Scrutineering for the Beatson’s Mull
Rally got underway at 4pm this afternoon. Because a number of drivers have
signed up for the shakedown stage tomorrow morning, the organisers provided an
extra scrutineering session this afternoon for those taking part. It not only
made sense but would ease the burden on the band of Scroots tomorrow with 150
competition cars to cast their beady eyes over.
Uniquely on Mull, Rally Scrutineering is held in a working
whisky distillery! For years, Tobermory Distillery has played a most inviting host
to the rally and adds its own rather special ‘atmosphere’ to proceedings.
Amongst the cars being checked over was Allan MacKay’s Ford
Anglia WRC (Well Run Car) as he is running Zero car ahead of the rally. He and
Chris Hammill are now licenced Rally Safety Officials having passed the MSA
assessment, although assurances were given that no money changed hands and that
all tests were passed fairly and squarely without resort to suspicious
performance enhancing substances.
But Allan did express a note of concern: “They
are setting Calum (Duffy) off 5 minutes behind me – no pressure then!” Indeed,
methinks the prospect of the Dervaig Dervish appearing in his rear vision
mirror will focus the mind.
Calum reckons he won’t catch him over Mishnish, but Glen
Aros, that might be a different story. Having done two events in Northern
Ireland prior to this weekend testing his Skoda Fabia Millington, Calum is raring
to go: “I’m as near as damn it happy with the car,” he said, “I’d still like to
do bits to it, but I’ll always say that. I think it’s the right tool for the
job, time will tell. The drivers are here, the cars are here – let’s play ball!”
But if anyone thinks Calum’s 10th win on the
island is a foregone conclusion, Calum isn’t amongst them: “The quality of
entry on the Beatson’s Mull this year is massive. We will have to be absolutely
flat out from first corner to last.”
James MacGillivray also appeared at this early session in a familiar
looking blue Subaru Impreza: “This is my 2005 winning car,” said James, “I sold
it to a chap in Salen and he hasn’t used it much so I’ve borrowed it back for
this.”
Tristan Pye was next through the archway with his brand new self-built
Subaru Impreza which he was testing at Otterburn last Sunday: “It is better
than the old car, but I haven’t got the hang of it yet,” he said, “after all, I
drove the old car for 7 years!”
John MacCrone’s car was brought into Scrutineering by the
Buckley Boys resplendent in its gold sunburst Tunnock’s livery, but it’s not
the Fiesta R5 as used by Alastair Fisher in Ireland, it is in fact the car used
by Garry Pearson on the Scottish Rally Championship this past season, but now
converted to full tarmac set up.
Event sponsor John Marshall’s Subaru Impreza looked glorious
in its bright red and white paint scheme but he was playing down his chances: “All
I need is 22 points to win the Scottish Tarmac Rally Championship title. I just
need to be first 4WD car in my class and it’s job done. As long as I finish
back here on Sunday morning I‘ll be happy.”

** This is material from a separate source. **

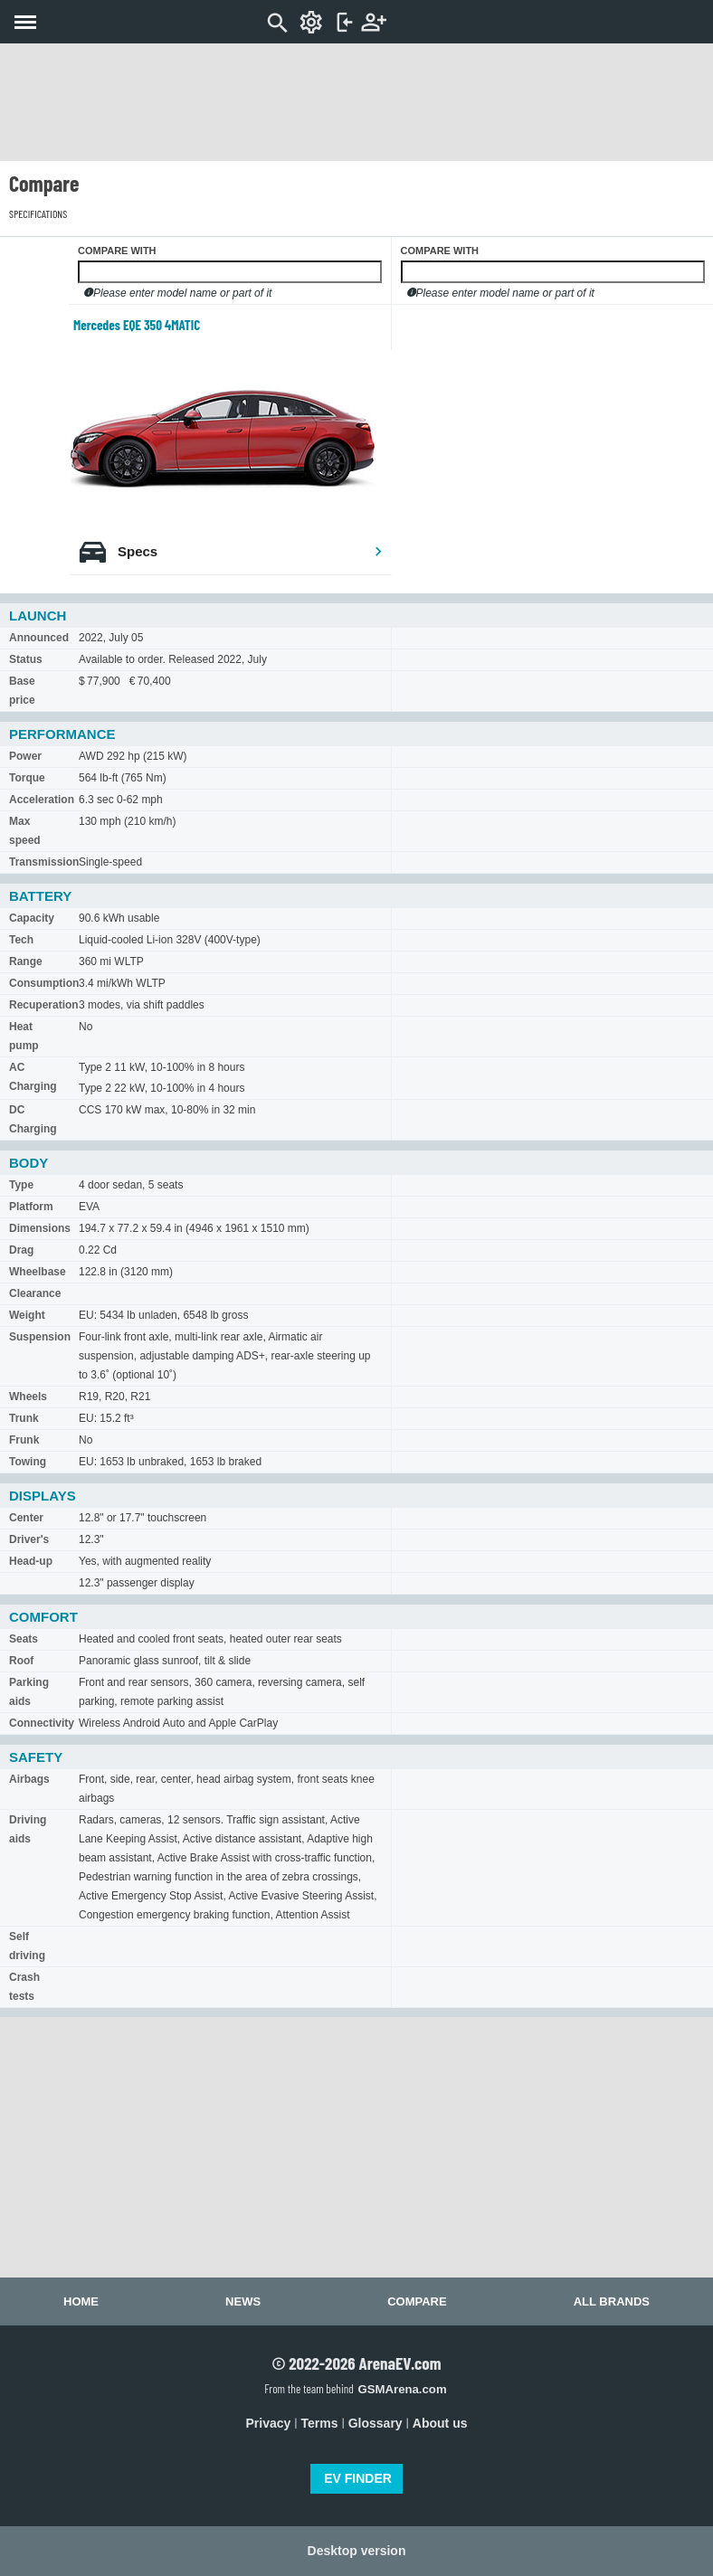  What do you see at coordinates (35, 1293) in the screenshot?
I see `Clearance` at bounding box center [35, 1293].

The Den Motorsport boys brought in both Ross Marshall’s and
David Bogie’s Mk2 Escorts and the two cars looked remarkably similar in their
white paint with grey and red decals, which prompted the observation - Is Ross
hoping the Marshals confuse him and David and give him David’s stage time, or
is David hoping to get Ross’ times? We’ll soon find out.
The 3 hour session was busy, but as darkness creeped in over
Tobermory Bay the crowds melted away chattering excitedly about what the morrow
will bring. The pubs and bars will be busy with such chatter tonight, but
drivers and co-drivers, and service crews too if they know what’s good for
them, should be tucked up in bed. Ahead lies one of the most intense rallying
competitions in the UK. 150 miles of stages which wouldn’t disgrace a World
Rally Championship counter and it all gets underway at 7pm tomorrow evening.
Oh, the final photo - It looks as though the Michelin Man
has had an Irish makeover! Roll on tomorrow.